WHAT IS REQUIRED:
Pull out all lines from the listing below in which the word "Bauernmärkte" appears.

STUDY MATERIAL:
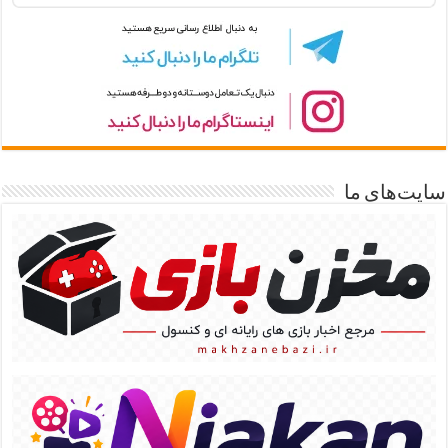
سایت‌های ما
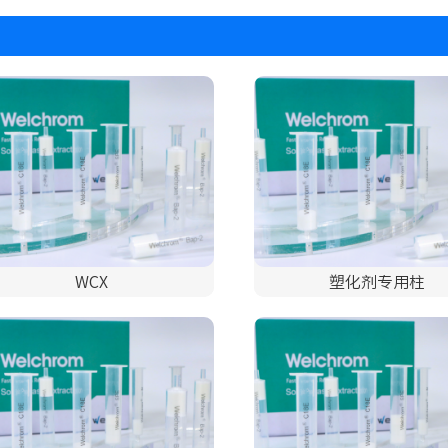
WCX
塑化剂专用柱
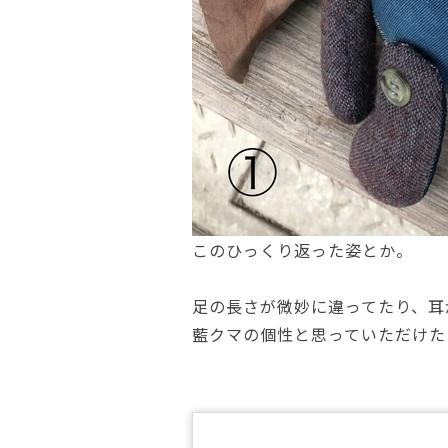
このひっくり返った姿とか。
足の長さが微妙に違ってたり、耳
藍クマの個性と思っていただけた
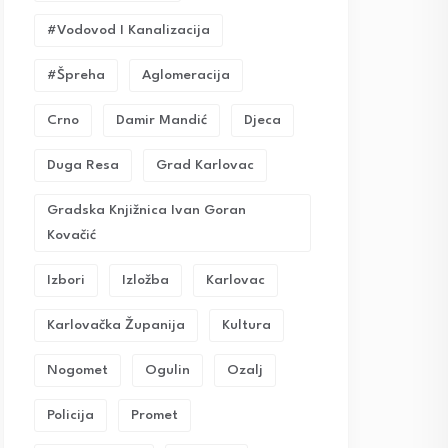
#vodovod I Kanalizacija
#Špreha
Aglomeracija
Crno
Damir Mandić
Djeca
Duga Resa
Grad Karlovac
Gradska Knjižnica Ivan Goran
Kovačić
Izbori
Izložba
Karlovac
Karlovačka Županija
Kultura
Nogomet
Ogulin
Ozalj
Policija
Promet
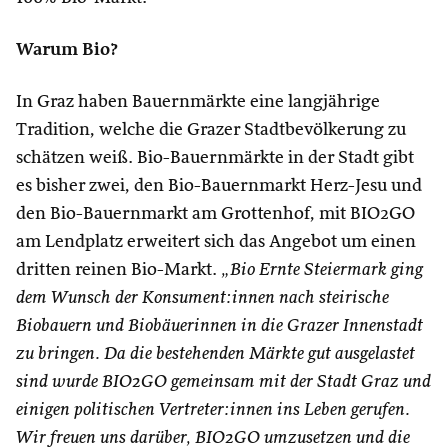
Warum Bio?
In Graz haben Bauernmärkte eine langjährige
Tradition, welche die Grazer Stadtbevölkerung zu
schätzen weiß. Bio-Bauernmärkte in der Stadt gibt
es bisher zwei, den Bio-Bauernmarkt Herz-Jesu und
den Bio-Bauernmarkt am Grottenhof, mit BIO2GO
am Lendplatz erweitert sich das Angebot um einen
dritten reinen Bio-Markt.
„Bio Ernte Steiermark ging
dem Wunsch der Konsument:innen nach steirische
Biobauern und Biobäuerinnen in die Grazer Innenstadt
zu bringen. Da die bestehenden Märkte gut ausgelastet
sind wurde BIO2GO gemeinsam mit der Stadt Graz und
einigen politischen Vertreter:innen ins Leben gerufen.
Wir freuen uns darüber, BIO2GO umzusetzen und die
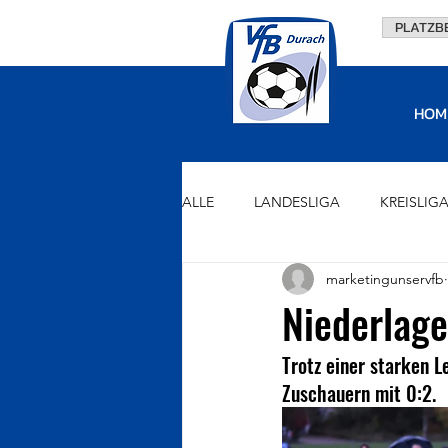
PLATZB
HOM
ALLE
LANDESLIGA
KREISLIG
marketingunservfb
U15
U13
U11
U9
Niederlag
Trotz einer starken 
VORSTAND
FÖRDERVEREIN
Zuschauern mit 0:2. 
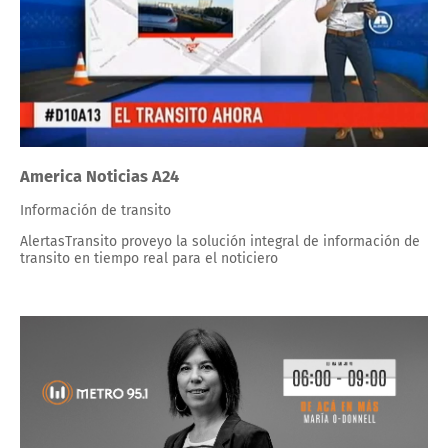
America Noticias A24
Información de transito
AlertasTransito proveyo la solución integral de información de
transito en tiempo real para el noticiero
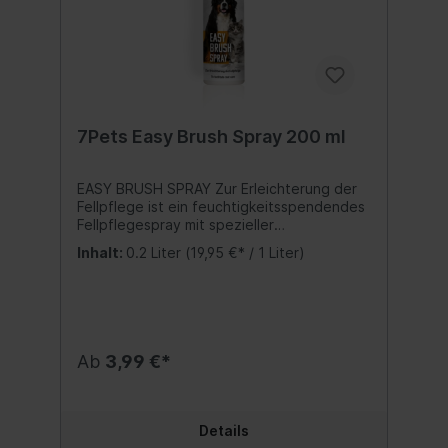
7Pets Easy Brush Spray 200 ml
EASY BRUSH SPRAY Zur Erleichterung der
Fellpflege ist ein feuchtigkeitsspendendes
Fellpflegespray mit spezieller
Entfilzungsformel. Die einzigartigen
Inhalt:
0.2 Liter
(19,95 €* / 1 Liter)
Pflegesubstanzen lösen verfilzte Stellen,
erleichtern die Kämmbarkeit und verleihen
dem Fell einen geschmeidigen Glanz.
Anwendung:Das Spray gleichmäßig ins
handtuchtrockene oder trockene Fell
sprühen und gut durchkämmen. Nicht
Ab
3,99 €*
ausspülen. Inhalt:200 ml.
Details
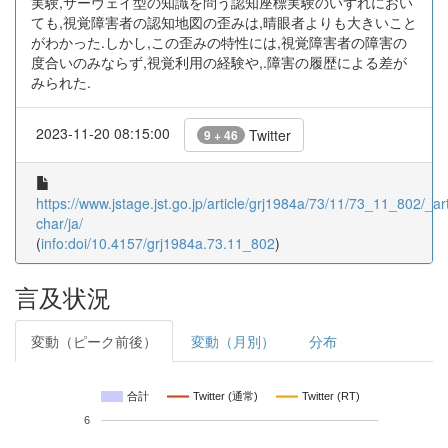
実験,サーヴェイ型の知識を問う認知座標実験のいずれにおい
ても,視覚障害者の認知地図の歪みは,晴眼者よりも大きいこと
がわかった.しかし,この歪みの特性には,視覚障害者の障害の
度合いのみならず,視覚利用の経験や,.障害の履歴による差が
みられた.
2023-11-20 08:15:00
Twitter
9 + 46
https://www.jstage.jst.go.jp/article/grj1984a/73/11/73_11_802/_art
char/ja/
(
info:doi/10.4157/grj1984a.73.11_802
)
言及状況
変動（ピーク前後）
変動（月別）
分布
合計
Twitter (通常)
Twitter (RT)
6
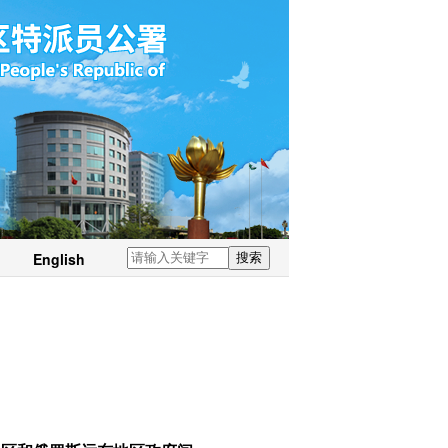
English
搜索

OUTPUT FOR THIS EXERCISE:
In Graz haben Bauernmärkte eine langjährige
schätzen weiß. Bio-Bauernmärkte in der Stadt gibt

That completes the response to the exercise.